Gemmini is implemented as a RoCC accelerator with non-standard RISC-V custom instructions. The Gemmini unit uses the RoCC port of a Rocket or BOOM _tile_, and by default connects to the memory system through the System Bus (i.e., directly to the L2 cache).

At the heart of the accelerator lies a systolic array which performs matrix multiplications. By default, the matrix multiplication support both _output-stationary_ and _weight-stationary_ dataflows, which programmers can pick between at runtime. However, the dataflow can also be hardened at elaboration time.

The systolic array's inputs and outputs are stored in an explicity managed scratchpad, made up of banked SRAMs. A DMA engine facilitates the tranfer of data between main memory and the scratchpad.

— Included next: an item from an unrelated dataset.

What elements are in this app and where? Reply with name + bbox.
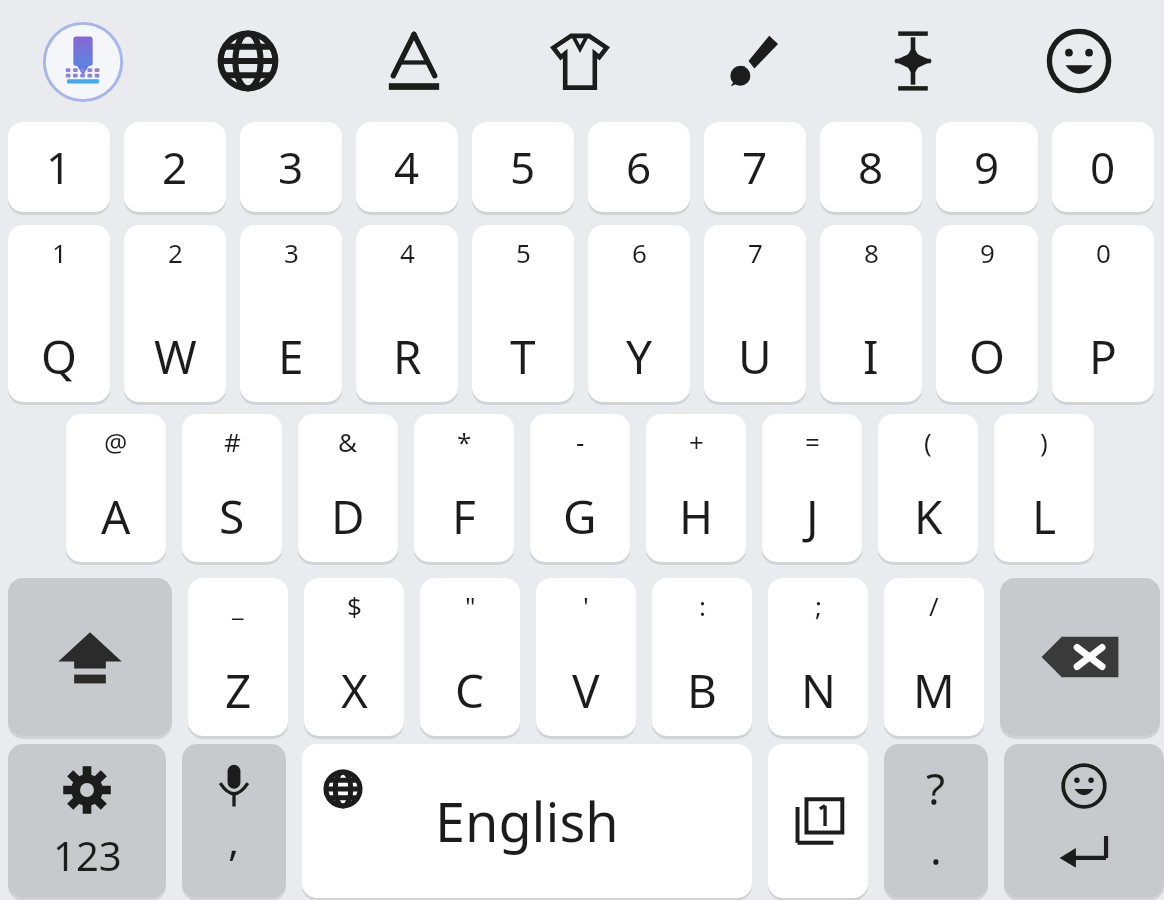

Because weight-stationary dataflows require an accumulator outside the systolic array, we add a final SRAM bank, equipped with adder units, which can be conceptually considered an extension of the scratchpad memory space. The systolic array can store results to any address in the accumulator, and can also read new inputs from any address in the accumulator. The DMA engine can also tranfer data directly between the accumulator and main memory, which is often necessary to load in biases.

Gemmini also includes peripheral circuitry to optionally apply activation functions such as ReLU or ReLU6, scale results down by powers-of-2 to support quantized workloads, or to transpose matrices before feeding them into the systolic array to support the output-stationary dataflow.

Generator Parameters
--------------------------

Major parameters of interest include:

* Systolic array dimensions (``tileRows``, ``tileColumns``, ``meshRows``, ``meshColumns``): The systolic array is composed of a 2-level hierarchy, in which each tile is fully combinational, while a mesh of tiles has pipeline registers between each tile.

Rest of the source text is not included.